**Requirement**. Give again, word for word, the lines below that run from the line with "- Emblem zur Ver" through the line with "التسويق عبر البريد الإلكتروني". Drop the pictures.

**Provided records**.
::::::::

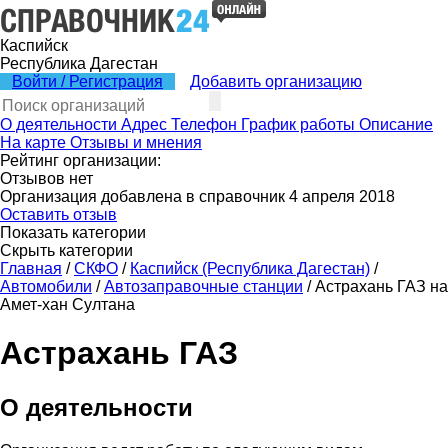
Каспийск
Республика Дагестан
Войти / Регистрация
Добавить организацию
О деятельности
Адрес
Телефон
График работы
Описание
На карте
Отзывы и мнения
Рейтинг организации:
Отзывов нет
Организация добавлена в справочник 4 апреля 2018
Оставить отзыв
Показать категории
Скрыть категории
Главная
/
СКФО
/
Каспийск (Республика Дагестан)
/
Автомобили
/
Автозаправочные станции
/
Астрахань ГАЗ на
Амет-хан Султана
Астрахань ГАЗ
О деятельности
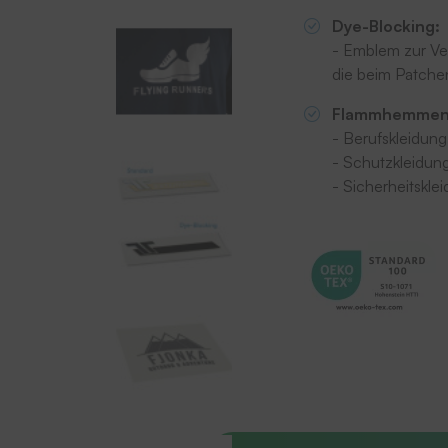
Dye-Blocking:
- Emblem zur Ver
die beim Patchen
Flammhemme
- Berufskleidung
- Schutzkleidun
- Sicherheitskle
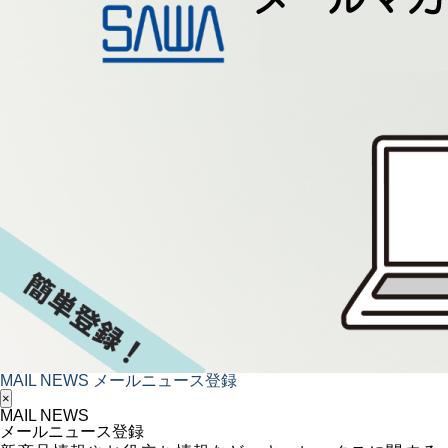
MAIL NEWS
メールニュース登録
×
MAIL NEWS
メールニュース登録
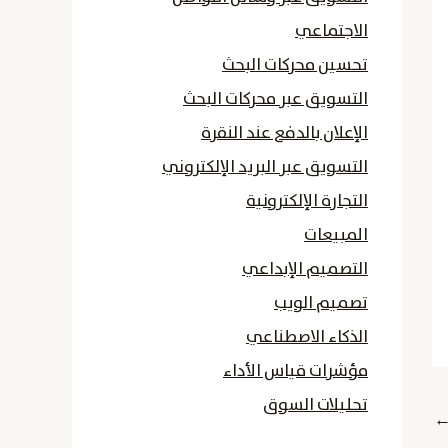
الاجتماعي
تحسين محركات البحث
التسويق عبر محركات البحث
الإعلان بالدفع عند النقرة
التسويق عبر البريد الإلكتروني
التجارة الإلكترونية
المبيعات
التصميم الإبداعي
تصميم الويب
الذكاء الاصطناعي
مؤشرات قياس الأداء
تحليلات السوق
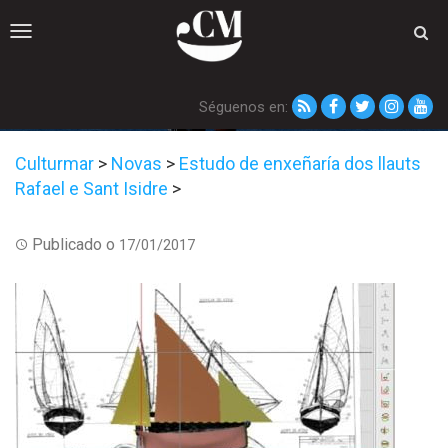
Toggle
navigation
Séguenos en:
Culturmar
>
Novas
>
Estudo de enxeñaría dos llauts
Rafael e Sant Isidre
>
Publicado o
17/01/2017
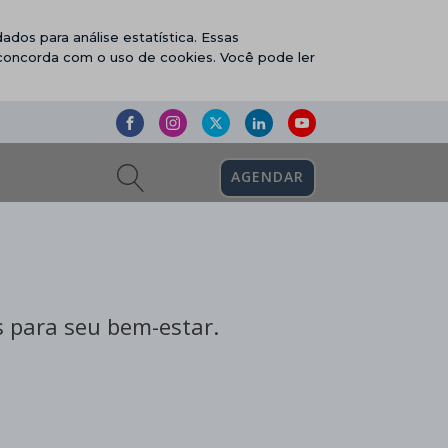
ados para análise estatística. Essas
 concorda com o uso de cookies. Você pode ler
AGENDAR
 para seu bem-estar.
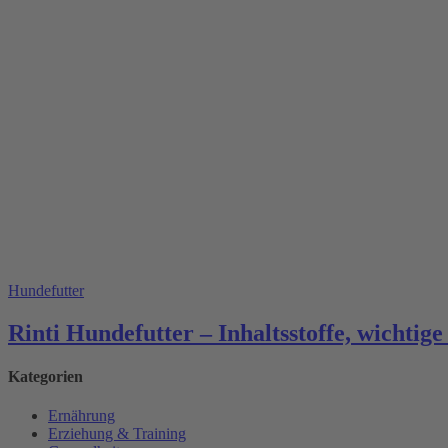
Hundefutter
Rinti Hundefutter – Inhaltsstoffe, wichtige
Kategorien
Ernährung
Erziehung & Training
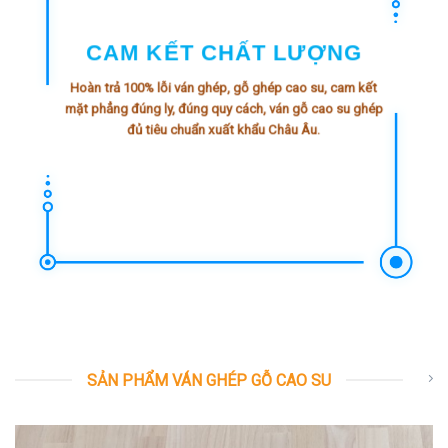
CAM KẾT CHẤT LƯỢNG
Hoàn trả 100% lỗi ván ghép, gỗ ghép cao su, cam kết
mặt phẳng đúng ly, đúng quy cách, ván gỗ cao su ghép
đủ tiêu chuẩn xuất khẩu Châu Âu.
SẢN PHẨM VÁN GHÉP GỖ CAO SU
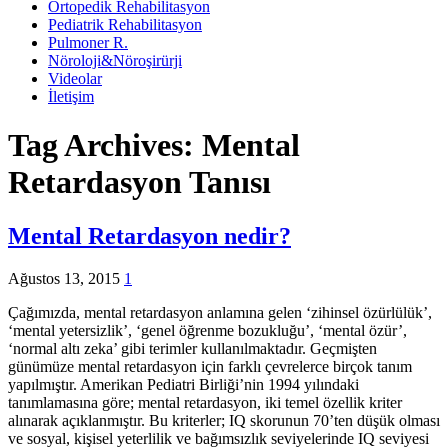
Ortopedik Rehabilitasyon
Pediatrik Rehabilitasyon
Pulmoner R.
Nöroloji&Nöroşirürji
Videolar
İletişim
Tag Archives:
Mental
Retardasyon Tanısı
Mental Retardasyon nedir?
Ağustos 13, 2015
1
Çağımızda, mental retardasyon anlamına gelen ‘zihinsel özürlülük’,
‘mental yetersizlik’, ‘genel öğrenme bozukluğu’, ‘mental özür’,
‘normal altı zeka’ gibi terimler kullanılmaktadır. Geçmişten
günümüze mental retardasyon için farklı çevrelerce birçok tanım
yapılmıştır. Amerikan Pediatri Birliği’nin 1994 yılındaki
tanımlamasına göre; mental retardasyon, iki temel özellik kriter
alınarak açıklanmıştır. Bu kriterler; IQ skorunun 70’ten düşük olması
ve sosyal, kişisel yeterlilik ve bağımsızlık seviyelerinde IQ seviyesi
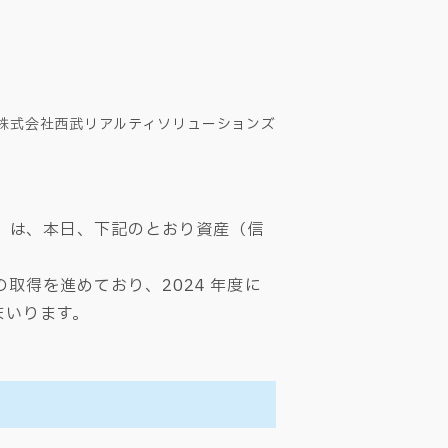
株式会社西武リアルティソリューションズ
）は、本日、下記のとおり資産（信
の取得を進めており、2024 年度に
まいります。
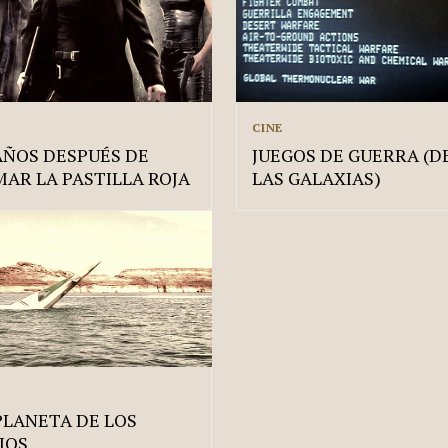
CINE
AÑOS DESPUÉS DE
JUEGOS DE GUERRA (D
AR LA PASTILLA ROJA
LAS GALAXIAS)
PLANETA DE LOS
IOS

::::::::

**Exercise solution**.
- Emblem zur Ver
die beim Patchen
Flammhemme
- Berufskleidung
- Schutzkleidun
- Sicherheitskle
MAIL NEWS
メールニュース登録
×
MAIL NEWS
メールニュース登録
الاجتماعي
تحسين محركات البحث
التسويق عبر محركات البحث
الإعلان بالدفع عند النقرة
التسويق عبر البريد الإلكتروني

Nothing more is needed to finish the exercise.